Exam Study Buddy: 5 Top Tips to Take on Those Tests

Exam season is upon us, along with all the anxiety, stress, excitement and dread – for both students and their parents! But with careful preparation and sensible management, exam season need not become an untameable beast. Rather, this time can be used to help students achieve the marks that they’re chasing, as well as equip them with valuable skills and lessons that will stand them in good stead for the rest of their lives. 

With this in mind, here are our 5 top tips for the exam study season: 

#1 Make use of the online resources available to you 

School-goers of today have the advantage of a new study buddy – the internet; where you can find a wealth of educational resources.

  • For matrics, the National Senior Certificate timetable can be found online on the Department of Education’s website
  • Practising actual exam papers from previous years will give you a good idea of the kind of questions you can expect in this year’s papers. MyComLink offers a number of past papers across different Grades and subjects. These can be found on the MyComLink website
  • SABC Education provides free-for-download resources, games and programmes to help you familiarise yourself with the study material. 

#2 Rally the troops

Studying complex material on your own can be challenging, so why not create a study group with some friends and classmates to complement your self-study efforts?

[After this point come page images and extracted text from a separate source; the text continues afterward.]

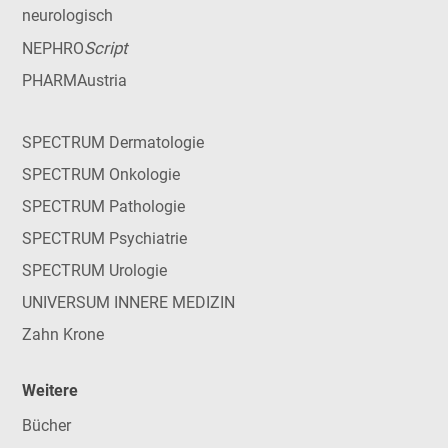
neurologisch
Script
NEPHRO
PHARMAustria
SPECTRUM Dermatologie
SPECTRUM Onkologie
SPECTRUM Pathologie
SPECTRUM Psychiatrie
SPECTRUM Urologie
UNIVERSUM INNERE MEDIZIN
Zahn Krone
Weitere
Bücher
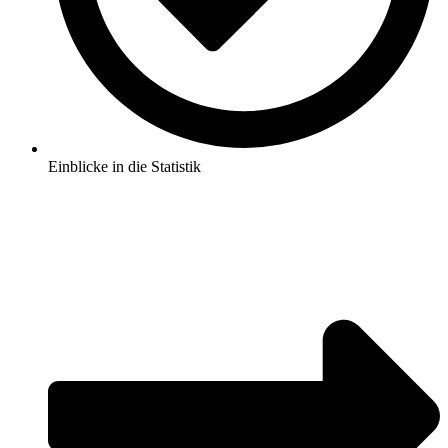
Einblicke in die Statistik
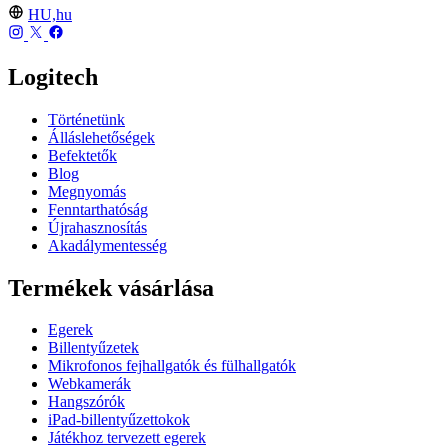
HU,hu
Logitech
Történetünk
Álláslehetőségek
Befektetők
Blog
Megnyomás
Fenntarthatóság
Újrahasznosítás
Akadálymentesség
Termékek vásárlása
Egerek
Billentyűzetek
Mikrofonos fejhallgatók és fülhallgatók
Webkamerák
Hangszórók
iPad-billentyűzettokok
Játékhoz tervezett egerek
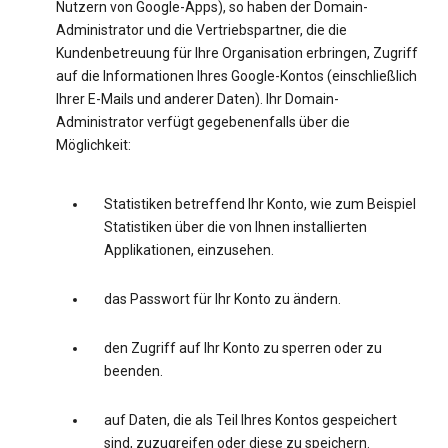
Nutzern von Google-Apps), so haben der Domain-
Administrator und die Vertriebspartner, die die
Kundenbetreuung für Ihre Organisation erbringen, Zugriff
auf die Informationen Ihres Google-Kontos (einschließlich
Ihrer E-Mails und anderer Daten). Ihr Domain-
Administrator verfügt gegebenenfalls über die
Möglichkeit:
Statistiken betreffend Ihr Konto, wie zum Beispiel
Statistiken über die von Ihnen installierten
Applikationen, einzusehen.
das Passwort für Ihr Konto zu ändern.
den Zugriff auf Ihr Konto zu sperren oder zu
beenden.
auf Daten, die als Teil Ihres Kontos gespeichert
sind, zuzugreifen oder diese zu speichern.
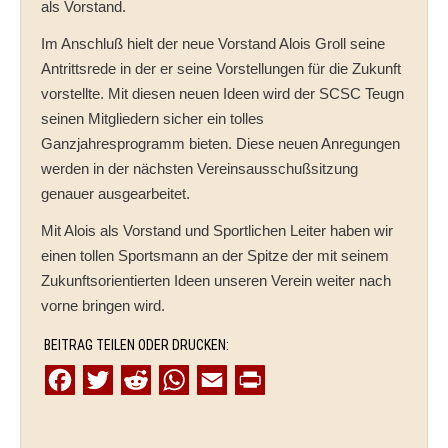
als Vorstand.
Im Anschluß hielt der neue Vorstand Alois Groll seine
Antrittsrede in der er seine Vorstellungen für die Zukunft
vorstellte. Mit diesen neuen Ideen wird der SCSC Teugn
seinen Mitgliedern sicher ein tolles
Ganzjahresprogramm bieten. Diese neuen Anregungen
werden in der nächsten Vereinsausschußsitzung
genauer ausgearbeitet.
Mit Alois als Vorstand und Sportlichen Leiter haben wir
einen tollen Sportsmann an der Spitze der mit seinem
Zukunftsorientierten Ideen unseren Verein weiter nach
vorne bringen wird.
BEITRAG TEILEN ODER DRUCKEN:
F
T
R
W
E
P
a
w
e
h
m
r
c
i
d
a
a
i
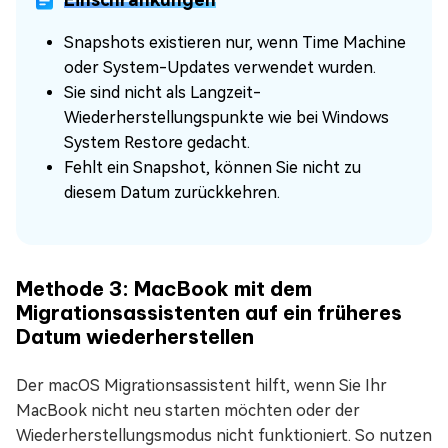
Snapshots existieren nur, wenn Time Machine
oder System-Updates verwendet wurden.
Sie sind nicht als Langzeit-
Wiederherstellungspunkte wie bei Windows
System Restore gedacht.
Fehlt ein Snapshot, können Sie nicht zu
diesem Datum zurückkehren.
Methode 3: MacBook mit dem
Migrationsassistenten auf ein früheres
Datum wiederherstellen
Der macOS Migrationsassistent hilft, wenn Sie Ihr
MacBook nicht neu starten möchten oder der
Wiederherstellungsmodus nicht funktioniert. So nutzen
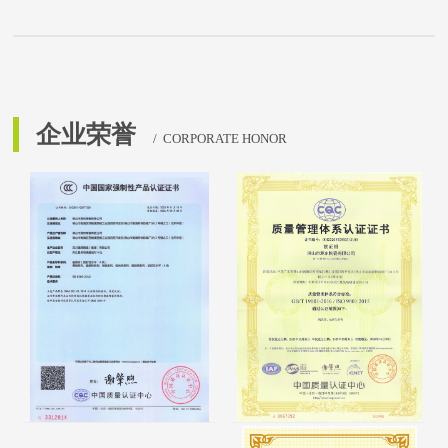
企业荣誉
/ CORPORATE HONOR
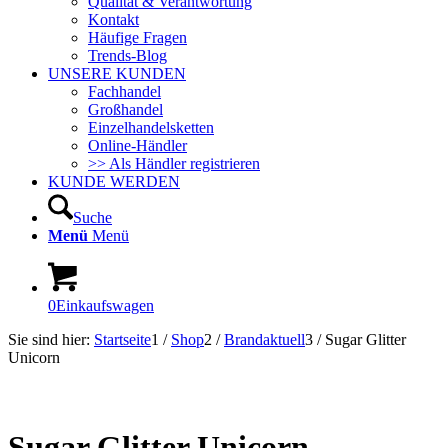
Qualität & Verantwortung
Kontakt
Häufige Fragen
Trends-Blog
UNSERE KUNDEN
Fachhandel
Großhandel
Einzelhandelsketten
Online-Händler
>> Als Händler registrieren
KUNDE WERDEN
Suche
Menü
Menü
0
Einkaufswagen
Sie sind hier:
Startseite
1
/
Shop
2
/
Brandaktuell
3
/
Sugar Glitter
Unicorn
In Kürze lieferbar!
NEU!
Sugar Glitter Unicorn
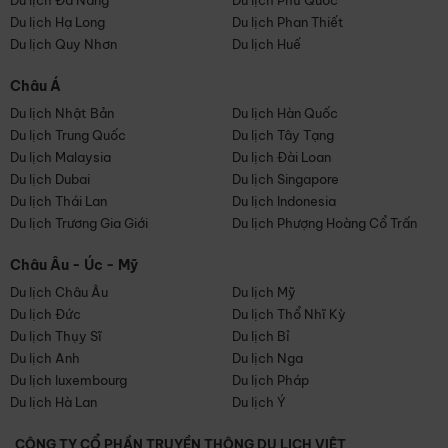
Du lịch Đà Nẵng
Du lịch Phú Quốc
Du lịch Hạ Long
Du lịch Phan Thiết
Du lịch Quy Nhơn
Du lịch Huế
Châu Á
Du lịch Nhật Bản
Du lịch Hàn Quốc
Du lịch Trung Quốc
Du lịch Tây Tạng
Du lịch Malaysia
Du lịch Đài Loan
Du lịch Dubai
Du lịch Singapore
Du lịch Thái Lan
Du lịch Indonesia
Du lịch Trương Gia Giới
Du lịch Phượng Hoàng Cổ Trấn
Châu Âu - Úc - Mỹ
Du lịch Châu Âu
Du lịch Mỹ
Du lịch Đức
Du lịch Thổ Nhĩ Kỳ
Du lịch Thụy Sĩ
Du lịch Bỉ
Du lịch Anh
Du lịch Nga
Du lịch luxembourg
Du lịch Pháp
Du lịch Hà Lan
Du lịch Ý
CÔNG TY CỔ PHẦN TRUYỀN THÔNG DU LỊCH VIỆT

Not only will you be able to figure out problems together, but this will also bring some variation to your study routine. 

If you are disciplined enough not to get distracted by idle chatter, start a WhatsApp group to clarify information, work through problems, and test one another’s understanding of the material. 

#3 Take regular breaks

Contrary to what you may think, studying for hours on end is not always productive. Taking frequent ‘brain breaks’ has been shown to have a positive effect on long-term knowledge retention. 

So, how often should you take a break? The truth is that everyone (and every day!) is different, so you’ll need to develop a routine that works for you. If you study better in the morning, try to make the most of your morning time, and vice versa. 

Generally speaking, getting up and taking a short break every 45 minutes is recommended, with longer breaks interspersed every few hours. 

When you take a break, don’t just sit on your phone for a few minutes – walk around, go outside and get some Vitamin D, do a few jumping jacks or push-ups; anything that gets you moving and away from your desk.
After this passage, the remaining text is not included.